HDR Seminar: Parathan Ramamurthi, University of Sydney
Parathan Ramamurthi, University of Sydney
Monday, 25 September 4:00pm – 5:00pm
This seminar will be delivered in Chemistry Lecture Theatre 4
Speaker: Parathan Ramamurthi, University of Sydney
Host: Dr Vien Huynh
Title: Molecular polymer bottlebrushes with tunable hydrophilic-hydrophobic character and their interaction with serum proteins, cancer cells and tumours
Abstract: The prospect of highly selective drug transport to tumour tissue has become ever more likely via nanoparticle drug carriers, which can confer enhanced pharmacokinetic properties compared to their small-molecule counterparts. These improvements however remain marginal in scope, given the complex nature of the tumour microenvironment which can hinder a nanoparticle’s performance, as well as protein corona formation around nanoparticles in complex biological environments. This necessitates careful adjustments of the chosen nanocarrier’s physicochemical characteristics to circumvent these physiological barriers and attain sufficient accumulation levels within the tumour. Although most physicochemical parameters such as nanoparticle size, shape and surface charge/chemistry have been extensively investigated as drivers of nanoparticle behaviour in vivo, the hydrophilic-hydrophobic balance has remained mostly unexplored in the same regard. The first part of this talk addresses this parameter’s influence on a nanoparticle’s efficiency in tumour penetration, using a library of molecular polymer bottlebrushes (MPBs) with systematically varied amphiphilicity levels. Although in vitro cancer models showed a negligible effect of nanoparticle hydrophobicity, the effects of adjusting this parameter were more pronounced in tumour-bearing mice, wherein biodistribution, initial tumour uptake and prolonged tumour retention was favoured by MPBs bearing intermediate hydrophobicity levels.

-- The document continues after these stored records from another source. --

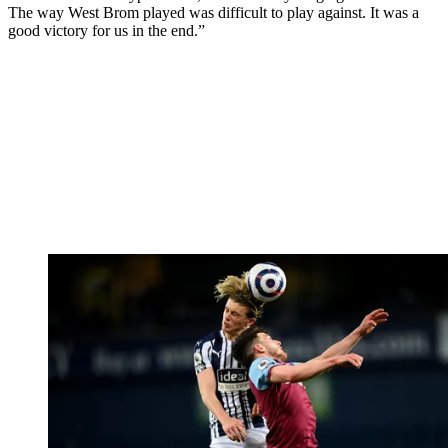
The way West Brom played was difficult to play against. It was a
good victory for us in the end.”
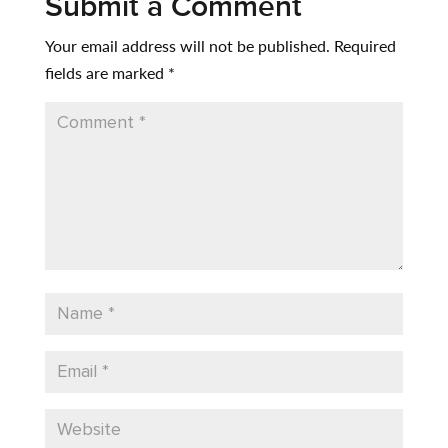
Submit a Comment
Your email address will not be published.
Required
fields are marked
*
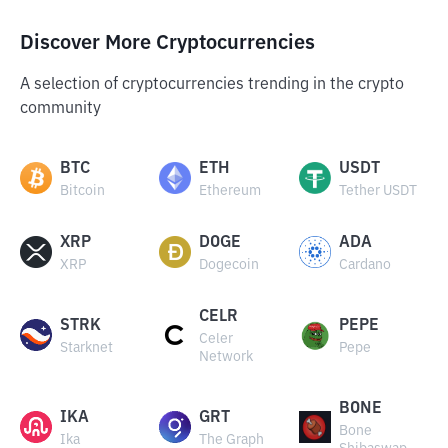
Discover More Cryptocurrencies
A selection of cryptocurrencies trending in the crypto
community
BTC
ETH
USDT
Bitcoin
Ethereum
Tether USDT
XRP
DOGE
ADA
XRP
Dogecoin
Cardano
CELR
STRK
PEPE
Celer
Starknet
Pepe
Network
BONE
IKA
GRT
Bone
Ika
The Graph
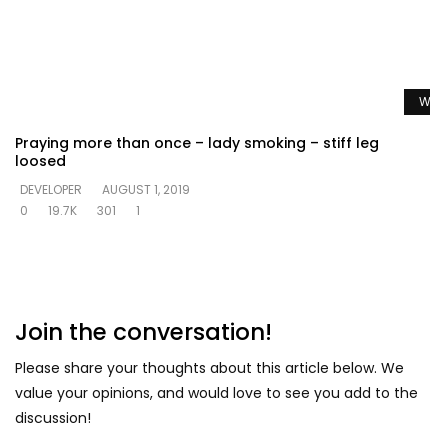
Watc
Praying more than once – lady smoking – stiff leg
loosed
DEVELOPER
AUGUST 1, 2019
0
19.7K
301
1
Join the conversation!
Please share your thoughts about this article below. We
value your opinions, and would love to see you add to the
discussion!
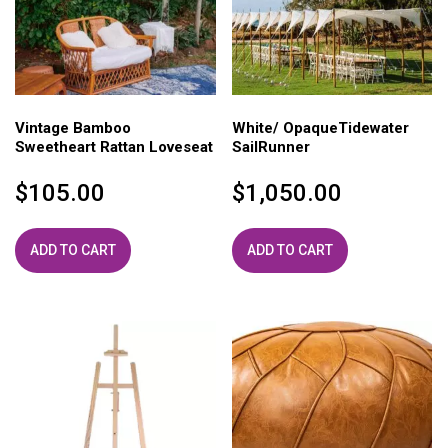
Vintage Bamboo
White/ OpaqueTidewater
Sweetheart Rattan Loveseat
SailRunner
$
105.00
$
1,050.00
ADD TO CART
ADD TO CART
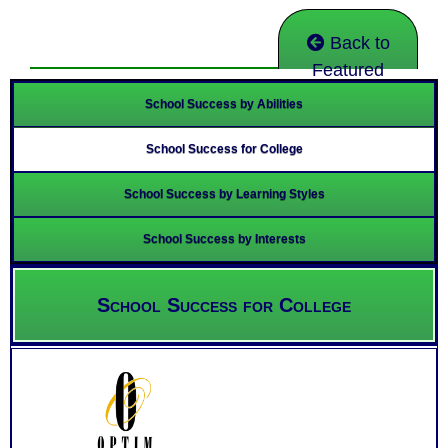
Back to
Featured
School Success by Abilities
School Success for College
School Success by Learning Styles
School Success by Interests
School Success for College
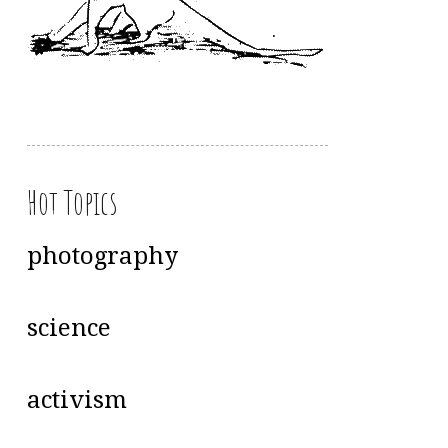
Hot Topics
photography
science
activism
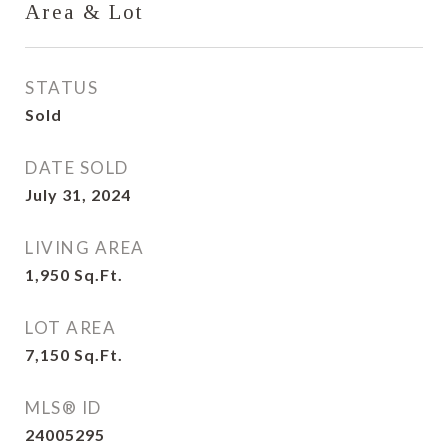
Area & Lot
STATUS
Sold
DATE SOLD
July 31, 2024
LIVING AREA
1,950
Sq.Ft.
LOT AREA
7,150
Sq.Ft.
MLS® ID
24005295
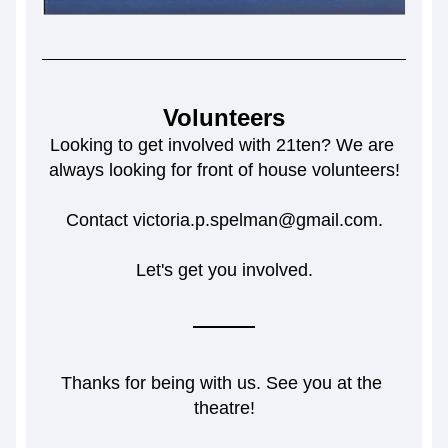
Volunteers
Looking to get involved with 21ten? We are 
always looking for front of house volunteers!
Contact victoria.p.spelman@gmail.com.
Let's get you involved.
Thanks for being with us. See you at the 
theatre!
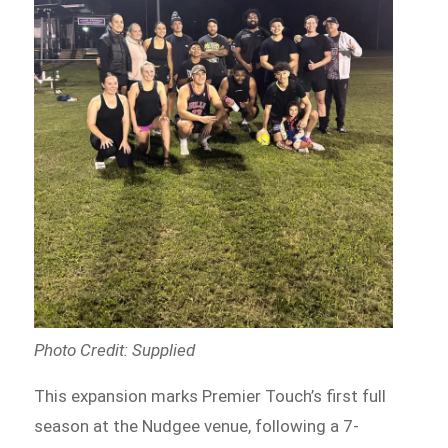
Photo Credit: Supplied
This expansion marks Premier Touch’s first full
season at the Nudgee venue, following a 7-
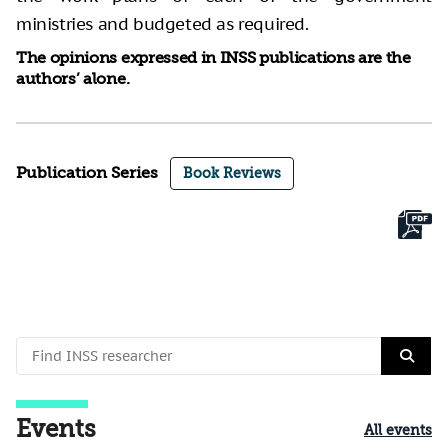
ministries and budgeted as required.
The opinions expressed in INSS publications are the
authors’ alone.
Publication Series
Book Reviews
Events
All events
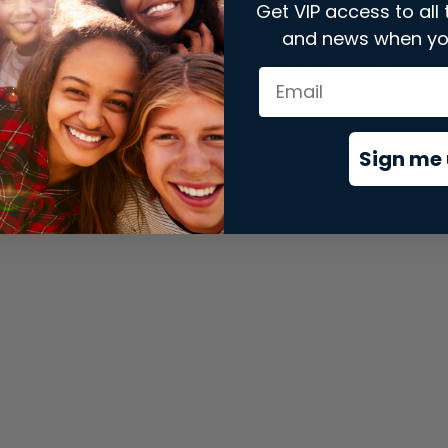
Get VIP access to all 
and news when yo
xception has occurred while loading
store.snap.app
(see the
brows
Sign me 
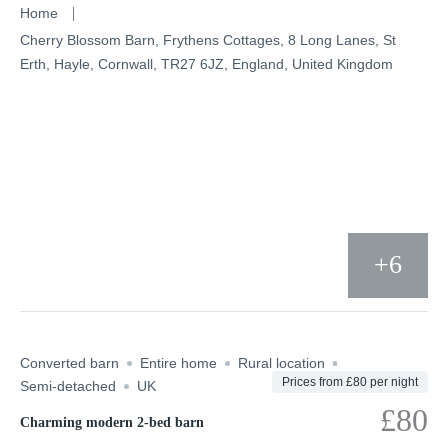
Skip
Home
to
Cherry Blossom Barn, Frythens Cottages, 8 Long Lanes, St
Erth, Hayle, Cornwall, TR27 6JZ, England, United Kingdom
content
+6
Converted barn
Entire home
Rural location
Prices from £80 per night
Semi-detached
UK
£80
Charming modern 2-bed barn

Motivated by the improved tumour-homing performance of the intermediately hydrophobic MPBs in vivo, the second part of this talk details the investigation into the potential amphiphilicity-dependence of these MPBs adsorption of serum proteins and interactions with cellular membranes. Although the results demonstrated that MPB hydrophobicity had a meagre effect on the particle’s affinity for albumin chosen as a model protein, the presence of serum proteins had a significant outcome on the MPBs’ association with cancer cells, although little difference was observed based on each particle’s hydrophobicity. The effects of hydrophobicity were however felt upon incubation with biomimetic cell membranes, in which membrane perturbations were more easily induced by the more hydrophilic MPBs.